- Exercise objective
Return every line from the one with "Cada Esposo contrata a un abogado" through the one with "Бонус точки", inclusive, exactly as it appears below.

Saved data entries
BEGIN
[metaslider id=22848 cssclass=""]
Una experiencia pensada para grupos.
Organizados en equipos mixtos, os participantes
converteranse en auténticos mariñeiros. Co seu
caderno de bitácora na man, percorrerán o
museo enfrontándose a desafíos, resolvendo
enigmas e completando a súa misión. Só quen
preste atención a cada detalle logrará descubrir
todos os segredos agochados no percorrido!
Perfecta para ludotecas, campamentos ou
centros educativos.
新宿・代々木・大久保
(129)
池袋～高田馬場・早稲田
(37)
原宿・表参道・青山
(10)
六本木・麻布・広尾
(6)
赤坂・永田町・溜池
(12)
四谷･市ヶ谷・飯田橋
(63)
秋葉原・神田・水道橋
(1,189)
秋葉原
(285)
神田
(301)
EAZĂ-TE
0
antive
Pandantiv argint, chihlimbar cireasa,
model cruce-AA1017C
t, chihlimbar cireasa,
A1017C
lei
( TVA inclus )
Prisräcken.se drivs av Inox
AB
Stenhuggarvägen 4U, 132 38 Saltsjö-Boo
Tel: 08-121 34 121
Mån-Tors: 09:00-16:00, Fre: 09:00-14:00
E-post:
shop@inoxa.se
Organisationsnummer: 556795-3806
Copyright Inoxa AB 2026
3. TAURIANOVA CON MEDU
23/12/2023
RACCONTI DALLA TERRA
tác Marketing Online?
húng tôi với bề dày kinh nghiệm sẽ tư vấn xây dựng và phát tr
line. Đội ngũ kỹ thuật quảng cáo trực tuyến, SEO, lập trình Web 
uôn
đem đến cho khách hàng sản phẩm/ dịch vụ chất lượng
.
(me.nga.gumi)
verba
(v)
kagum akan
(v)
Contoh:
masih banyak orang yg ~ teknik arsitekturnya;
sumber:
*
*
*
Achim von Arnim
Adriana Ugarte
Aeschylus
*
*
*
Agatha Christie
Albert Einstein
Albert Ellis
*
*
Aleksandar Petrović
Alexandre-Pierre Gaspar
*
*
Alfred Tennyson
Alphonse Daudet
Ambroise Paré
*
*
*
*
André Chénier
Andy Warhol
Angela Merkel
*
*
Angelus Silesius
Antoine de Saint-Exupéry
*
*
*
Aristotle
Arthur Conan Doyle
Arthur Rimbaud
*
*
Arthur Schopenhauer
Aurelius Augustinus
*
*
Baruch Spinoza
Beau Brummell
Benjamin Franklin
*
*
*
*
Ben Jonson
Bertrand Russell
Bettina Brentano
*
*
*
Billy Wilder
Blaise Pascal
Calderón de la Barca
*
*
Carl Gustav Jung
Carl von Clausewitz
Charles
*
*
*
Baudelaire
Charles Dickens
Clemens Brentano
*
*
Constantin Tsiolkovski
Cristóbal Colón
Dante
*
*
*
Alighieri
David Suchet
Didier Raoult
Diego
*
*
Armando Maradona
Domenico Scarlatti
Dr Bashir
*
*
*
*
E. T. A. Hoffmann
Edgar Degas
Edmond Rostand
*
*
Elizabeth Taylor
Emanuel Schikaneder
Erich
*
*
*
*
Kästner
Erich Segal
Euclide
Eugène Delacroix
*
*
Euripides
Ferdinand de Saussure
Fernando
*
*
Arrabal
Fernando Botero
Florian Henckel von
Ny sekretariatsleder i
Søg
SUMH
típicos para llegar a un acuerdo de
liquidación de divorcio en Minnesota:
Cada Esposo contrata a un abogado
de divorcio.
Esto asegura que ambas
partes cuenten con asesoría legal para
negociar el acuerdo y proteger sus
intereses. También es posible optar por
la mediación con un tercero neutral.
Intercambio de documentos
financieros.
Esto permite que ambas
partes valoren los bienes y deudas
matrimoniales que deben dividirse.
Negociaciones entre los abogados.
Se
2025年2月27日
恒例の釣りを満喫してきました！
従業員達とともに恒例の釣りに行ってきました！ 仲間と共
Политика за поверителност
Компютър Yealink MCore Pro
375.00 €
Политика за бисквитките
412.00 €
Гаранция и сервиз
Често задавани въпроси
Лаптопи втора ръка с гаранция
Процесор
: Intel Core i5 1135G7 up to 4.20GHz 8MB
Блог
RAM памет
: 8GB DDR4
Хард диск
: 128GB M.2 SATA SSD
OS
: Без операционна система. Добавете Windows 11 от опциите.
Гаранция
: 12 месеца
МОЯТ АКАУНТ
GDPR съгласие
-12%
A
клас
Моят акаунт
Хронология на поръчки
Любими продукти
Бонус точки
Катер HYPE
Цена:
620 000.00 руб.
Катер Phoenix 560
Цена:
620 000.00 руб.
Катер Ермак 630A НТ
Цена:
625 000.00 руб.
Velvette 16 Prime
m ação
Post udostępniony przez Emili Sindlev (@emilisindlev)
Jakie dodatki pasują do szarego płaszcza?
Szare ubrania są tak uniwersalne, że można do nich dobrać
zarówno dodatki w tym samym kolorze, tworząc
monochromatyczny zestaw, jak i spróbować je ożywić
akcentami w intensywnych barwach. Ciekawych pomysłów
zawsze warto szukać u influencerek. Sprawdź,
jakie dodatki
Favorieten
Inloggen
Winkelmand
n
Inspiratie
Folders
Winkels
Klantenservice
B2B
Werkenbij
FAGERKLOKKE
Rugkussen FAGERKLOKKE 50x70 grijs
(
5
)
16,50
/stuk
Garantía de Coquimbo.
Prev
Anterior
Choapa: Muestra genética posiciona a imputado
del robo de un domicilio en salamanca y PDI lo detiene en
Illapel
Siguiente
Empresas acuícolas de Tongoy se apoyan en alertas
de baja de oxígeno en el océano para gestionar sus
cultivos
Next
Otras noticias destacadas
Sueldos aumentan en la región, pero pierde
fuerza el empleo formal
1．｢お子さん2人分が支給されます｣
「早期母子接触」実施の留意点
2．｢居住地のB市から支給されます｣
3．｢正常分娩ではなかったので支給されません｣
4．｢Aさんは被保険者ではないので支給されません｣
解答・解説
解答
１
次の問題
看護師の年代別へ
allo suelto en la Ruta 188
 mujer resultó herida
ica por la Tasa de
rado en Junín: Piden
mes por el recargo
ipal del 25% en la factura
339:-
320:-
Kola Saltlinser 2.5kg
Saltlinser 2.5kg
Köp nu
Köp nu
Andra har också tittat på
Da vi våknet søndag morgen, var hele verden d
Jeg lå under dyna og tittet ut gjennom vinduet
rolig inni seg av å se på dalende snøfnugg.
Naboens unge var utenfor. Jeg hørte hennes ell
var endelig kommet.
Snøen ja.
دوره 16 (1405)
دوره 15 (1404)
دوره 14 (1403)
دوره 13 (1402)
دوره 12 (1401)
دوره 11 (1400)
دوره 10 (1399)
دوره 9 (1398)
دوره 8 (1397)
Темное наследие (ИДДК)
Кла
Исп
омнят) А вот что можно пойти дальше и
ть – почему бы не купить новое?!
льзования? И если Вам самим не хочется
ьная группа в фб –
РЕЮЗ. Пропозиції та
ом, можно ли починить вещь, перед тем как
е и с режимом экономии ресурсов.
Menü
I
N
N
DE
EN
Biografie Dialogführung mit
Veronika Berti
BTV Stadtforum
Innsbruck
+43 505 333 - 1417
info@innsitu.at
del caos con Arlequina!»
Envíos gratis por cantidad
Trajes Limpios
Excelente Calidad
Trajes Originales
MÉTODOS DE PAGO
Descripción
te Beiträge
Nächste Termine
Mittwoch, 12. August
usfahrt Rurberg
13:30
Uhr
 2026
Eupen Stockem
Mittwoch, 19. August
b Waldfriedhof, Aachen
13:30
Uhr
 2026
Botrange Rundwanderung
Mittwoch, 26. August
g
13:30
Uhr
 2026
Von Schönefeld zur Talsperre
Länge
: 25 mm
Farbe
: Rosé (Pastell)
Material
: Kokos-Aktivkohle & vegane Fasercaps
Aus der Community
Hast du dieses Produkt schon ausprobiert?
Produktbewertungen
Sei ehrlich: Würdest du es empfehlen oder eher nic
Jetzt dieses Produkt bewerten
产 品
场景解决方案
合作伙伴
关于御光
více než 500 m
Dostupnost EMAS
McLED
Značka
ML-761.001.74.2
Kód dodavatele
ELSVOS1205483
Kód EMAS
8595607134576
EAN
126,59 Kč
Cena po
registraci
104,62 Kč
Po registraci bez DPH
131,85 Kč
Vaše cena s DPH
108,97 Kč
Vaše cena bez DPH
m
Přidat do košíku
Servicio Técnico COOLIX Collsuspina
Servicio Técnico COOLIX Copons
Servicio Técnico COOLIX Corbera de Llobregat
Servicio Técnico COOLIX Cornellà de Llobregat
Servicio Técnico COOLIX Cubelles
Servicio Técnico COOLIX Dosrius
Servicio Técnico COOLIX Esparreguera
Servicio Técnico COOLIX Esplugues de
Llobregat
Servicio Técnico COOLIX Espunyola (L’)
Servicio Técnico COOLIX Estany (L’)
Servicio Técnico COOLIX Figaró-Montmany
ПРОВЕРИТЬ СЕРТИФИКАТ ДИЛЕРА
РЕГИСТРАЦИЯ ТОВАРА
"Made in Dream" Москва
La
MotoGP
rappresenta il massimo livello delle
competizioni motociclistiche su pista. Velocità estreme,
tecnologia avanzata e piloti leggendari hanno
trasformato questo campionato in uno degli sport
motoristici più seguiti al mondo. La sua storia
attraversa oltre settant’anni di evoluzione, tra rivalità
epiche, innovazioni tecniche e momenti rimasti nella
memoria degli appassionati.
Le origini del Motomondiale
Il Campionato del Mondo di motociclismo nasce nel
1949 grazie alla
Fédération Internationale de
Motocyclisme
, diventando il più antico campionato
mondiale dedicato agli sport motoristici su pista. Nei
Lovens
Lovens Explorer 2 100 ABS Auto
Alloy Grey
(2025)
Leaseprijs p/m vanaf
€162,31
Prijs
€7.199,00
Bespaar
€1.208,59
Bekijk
END
- Reply to the exercise
Cada Esposo contrata a un abogado
de divorcio.
Esto asegura que ambas
partes cuenten con asesoría legal para
negociar el acuerdo y proteger sus
intereses. También es posible optar por
la mediación con un tercero neutral.
Intercambio de documentos
financieros.
Esto permite que ambas
partes valoren los bienes y deudas
matrimoniales que deben dividirse.
Negociaciones entre los abogados.
Se
2025年2月27日
恒例の釣りを満喫してきました！
従業員達とともに恒例の釣りに行ってきました！ 仲間と共
Политика за поверителност
Компютър Yealink MCore Pro
375.00 €
Политика за бисквитките
412.00 €
Гаранция и сервиз
Често задавани въпроси
Лаптопи втора ръка с гаранция
Процесор
: Intel Core i5 1135G7 up to 4.20GHz 8MB
Блог
RAM памет
: 8GB DDR4
Хард диск
: 128GB M.2 SATA SSD
OS
: Без операционна система. Добавете Windows 11 от опциите.
Гаранция
: 12 месеца
МОЯТ АКАУНТ
GDPR съгласие
-12%
A
клас
Моят акаунт
Хронология на поръчки
Любими продукти
Бонус точки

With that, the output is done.